Re:Seriously? (Score:0, Interesting)
ting (guy who runs it) is a whackjob with political clout which is why he is ramming it through. he needs to be removed and the project flown as is. the project will be useless with no time for detailed testing thanks to tings change and the team blamed for its failure as usual.
-a lone engineer at cern.
Re:Seriously? (Score:4, Interesting)
IAASIE (I am a space instrumentation engineer) and I really find such a major last minute decision hard to believe, seeing how long and detailed the flight model / integration tests are...
Maybe they are actually swapping one validated unit for a different validated unit.
Contingency plans for X37B? (Score:4, Interesting)
Re:Seriously? (Score:3, Interesting)
I also find it hard to believe that someone would name a spectrometer designed to measure gammas the "alpha spectrometer."
Re:Seriously? (Score:5, Interesting)
High-temperature superconductor magnets? (Score:5, Interesting)
The case for intact equipment return (Score:5, Interesting)
AMS is one of the poster children for a capability that will be lost with the retirement of the shuttle, a capability many insist we don't need - intact equipment return.
The original plan was, when the cryogens ran out, to return AMS to Earth and rerun the pre launch calibration checks (essentially using a particle accelerator to shoot particles through the AMS) - not only allowing us to learn about the effects of the orbital environment, but also being able to apply the knowledge of those effects to the analysis of the science data collected on orbit.
Re:Seriously? (Score:4, Interesting)
Doubly so since the cryogens aren't the only limit on the experiment's lifetime.
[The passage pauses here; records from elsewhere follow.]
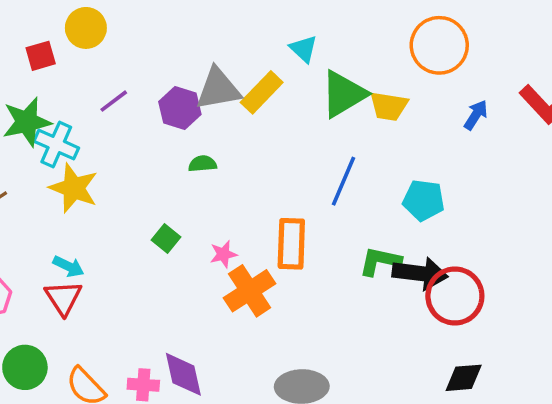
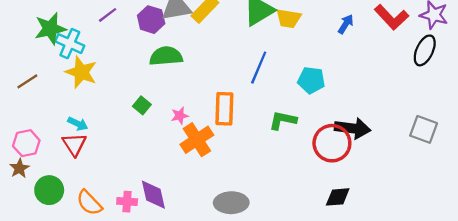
green semicircle: (203, 164) -> (166, 56), size x1.8
black arrow: (420, 273) -> (353, 128), moved

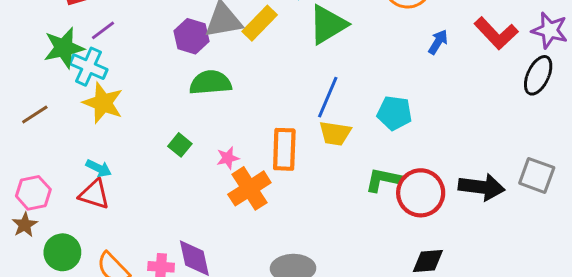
purple line: (108, 15) -> (103, 30), moved
yellow trapezoid: (288, 18) -> (335, 133), moved
green L-shape: (283, 120) -> (383, 180), moved
black arrow: (353, 128) -> (482, 187), moved
red triangle: (74, 144) -> (94, 194), turned -40

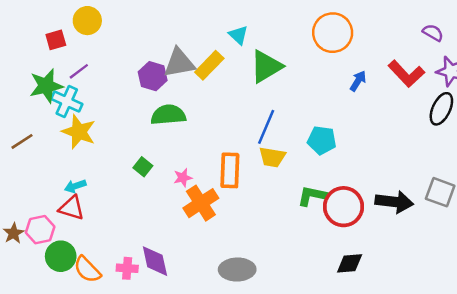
cyan arrow: (99, 168) -> (75, 186), turned 135
pink hexagon: (33, 193) -> (40, 230), moved
green circle: (62, 252) -> (61, 256), moved

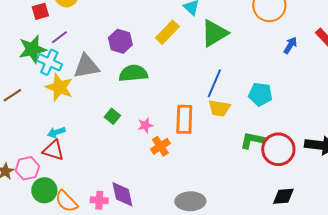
gray triangle: (179, 63) -> (86, 66), moved
orange cross: (201, 203) -> (160, 146), size x0.7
There's also the gas supply for the photomultiplier tubes, whose expected life I cannot find anywhere.
Re:Oh please (Score:3, Interesting)
There was no reason to use a manned launcher to orbit the Hubble.
For the cost of the repair mission and all the other worthless manned flights they could have put up 10 Hubbles.
Re:Space is cold (Score:3, Interesting)
If an object radiates away all its energy because it's in space, it doesn't get cold because space is cold. It gets cold because there's nothing there to radiate energy back into the object.
You can say that the stuff in space that isn't just empty space has a temperature, but it's so spread out that radiation becomes the dominant mode of heat transfer, and it has such little mass and is so cool that its black body radiation is meaningless. It is effectively not there for this interaction.